4. "Torture." The term torture itself appears in the definition of the offense. There is a divergence in the various definitions attached to torture which factually undermines the definition of the term in section 206. The "torture" special circumstance in the 1977 death penalty law included as an element "proof of an intent to inflict extreme and prolonged pain." (Former Penal Code section 190.2 subdivision (c) (4).) This intent has long been an element of torture murder, based on a construction of Penal Code section 189. (See CALJIC 8.24.) "Extreme and prolonged pain" is an aspect of the common definition of torture: infliction of extreme and prolonged pain was the purpose of a torture chamber, after all.

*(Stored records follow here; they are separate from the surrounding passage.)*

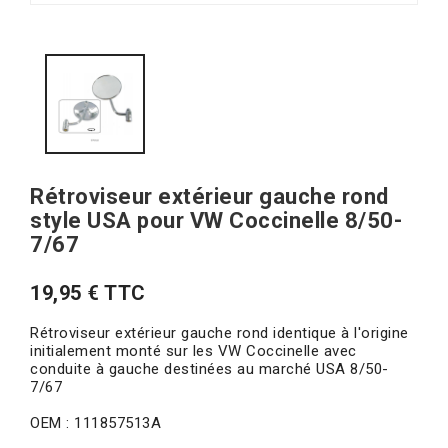
Rétroviseur extérieur gauche rond
style USA pour VW Coccinelle 8/50-
7/67
19,95 € TTC
Rétroviseur extérieur gauche rond identique à l'origine
initialement monté sur les VW Coccinelle avec
conduite à gauche destinées au marché USA 8/50-
7/67
OEM : 111857513A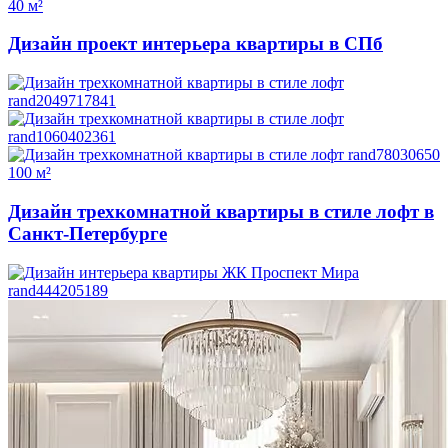
40 м²
Дизайн проект интерьера квартиры в СПб
100 м²
Дизайн трехкомнатной квартиры в стиле лофт в
Санкт-Петербурге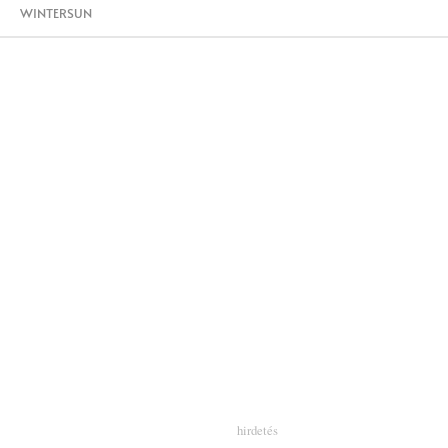
WINTERSUN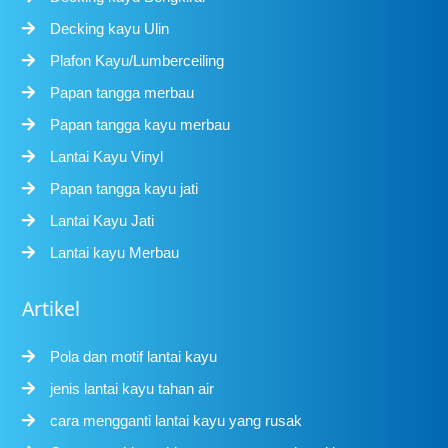
Decking kayu Ulin
Plafon Kayu/Lumberceiling
Papan tangga merbau
Papan tangga kayu merbau
Lantai Kayu Vinyl
Papan tangga kayu jati
Lantai Kayu Jati
Lantai kayu Merbau
Artikel
Pola dan motif lantai kayu
jenis lantai kayu tahan air
cara mengganti lantai kayu yang rusak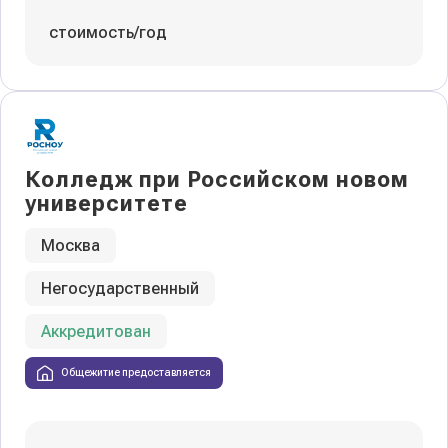
стоимость/год
Колледж при Российском новом
университете
Москва
Негосударственный
Аккредитован
Общежитие предоставляется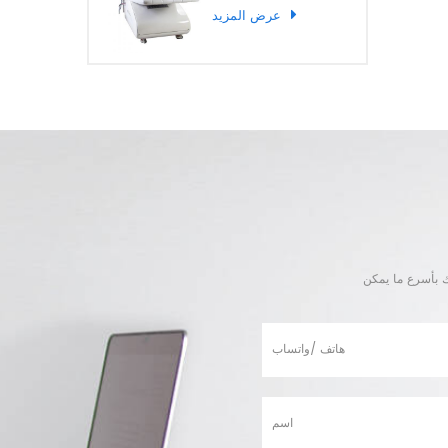
عرض المزيد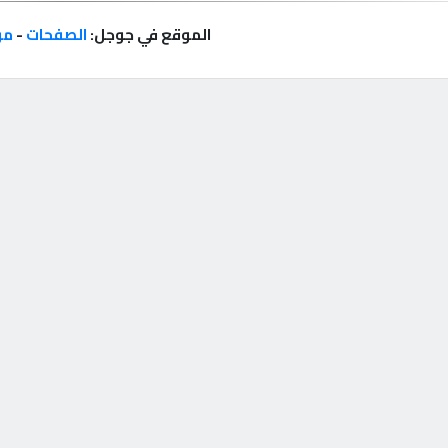
الموقع في جوجل:
الصفحات
-
مر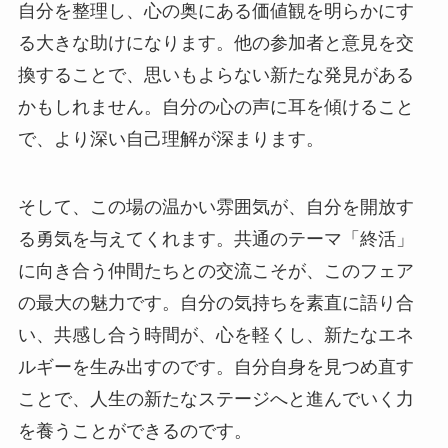
自分を整理し、心の奥にある価値観を明らかにす
る大きな助けになります。他の参加者と意見を交
換することで、思いもよらない新たな発見がある
かもしれません。自分の心の声に耳を傾けること
で、より深い自己理解が深まります。
そして、この場の温かい雰囲気が、自分を開放す
る勇気を与えてくれます。共通のテーマ「終活」
に向き合う仲間たちとの交流こそが、このフェア
の最大の魅力です。自分の気持ちを素直に語り合
い、共感し合う時間が、心を軽くし、新たなエネ
ルギーを生み出すのです。自分自身を見つめ直す
ことで、人生の新たなステージへと進んでいく力
を養うことができるのです。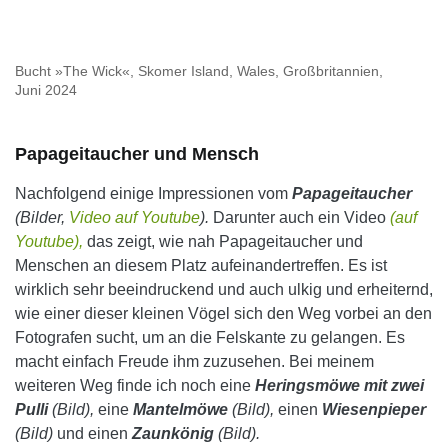
Bucht »The Wick«, Skomer Island, Wales, Großbritannien,
Juni 2024
Papageitaucher und Mensch
Nachfolgend einige Impressionen vom
Papageitaucher
(Bilder,
Video auf Youtube
).
Darunter auch ein Video
(auf
Youtube),
das zeigt, wie nah Papageitaucher und
Menschen an diesem Platz aufeinandertreffen. Es ist
wirklich sehr beeindruckend und auch ulkig und erheiternd,
wie einer dieser kleinen Vögel sich den Weg vorbei an den
Fotografen sucht, um an die Felskante zu gelangen. Es
macht einfach Freude ihm zuzusehen. Bei meinem
weiteren Weg finde ich noch eine
Heringsmöwe mit zwei
Pulli
(Bild),
eine
Mantelmöwe
(Bild),
einen
Wiesenpieper
(Bild)
und einen
Zaunkönig
(Bild).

Intent to inflict extreme and prolonged pain was removed from the special circumstance definition by the 1978 initiative, and it also does not appear in section 206. Nevertheless, there is reason to conclude that this element should be read into the statute. First, the mens rea element of torture murder is a product of judicial construction, and has been read into Penal Code section 189. Second, this Court has held that in adopting the torture murder special circumstance the electorate intended to incorporate as much of the judicial meaning of torture as is not inconsistent with its specific language. (People v. Leach (1985) 41 Cal. 3d 92, 110.) Third, since torture murder contains the premeditation element, it should be construed to apply to section 206 as well. "Where the same term or phrase is used in a similar manner in two related statutes concerning the same subject, the same meaning should be attributed to the term in both statutes unless countervailing indications require otherwise. [Citation.]" (Dieckmann v. Superior Court (1985) 175 Cal. App. 3d 345, 356.) Fourth, a statute must be interpreted in light of existing judicial construction unless its language clearly and unequivocally discloses an intent to depart from such judicial precedent. (Theodor v. Superior Court (1972) 8 Cal. 3d 77, 92.)
Since the common sense definition of torture requires the premeditated infliction of extreme and prolonged pain, and since this is an element of torture murder which has long been applied by the courts, it should have been part of the definition of torture read to the jury. In the absence of a definition of "torture" in either statute or jury instructions, the term is unconstitutionally vague.
A criminal statute which fails to define a crime with sufficient certainty violates the constitutional guarantee of due process of law. (Connally v. General Construction Co. (1926) 269 U.S. 385, 391. See People v. Mirmirani (1981) 30 Cal. 3d 375.) Section 206 is riddled with vague terms which fail to give fair notice and fail to guide the jury in its decision-making process. It is unconstitutionally vague, and this Court should so declare.
Footnote 1: In People v. Talamantez (1985) 169 Cal. App. 3d 443, 456-457, the court of appeal rejected an attack on the torture murder definition for vagueness of the term "cruel." Talamantez was relied upon by the court below. (p.9.) Talamantez was incorrectly decided. Although that opinion claimed that the Engert language is limited to the use of the term "especially . . . cruel," it is clear from the quote above that Engert disapproved the case of the term "cruel" itself. This discrepancy has yet to be resolved.
Footnote 2: In People v. Healy (1993) 14 Cal. App. 4th 1137, the court of appeal recently held that "sadistic purpose" does not carry, a sexual aspect. That opinion fails to cite this Court’s opinion in People v. Raley, supra, however.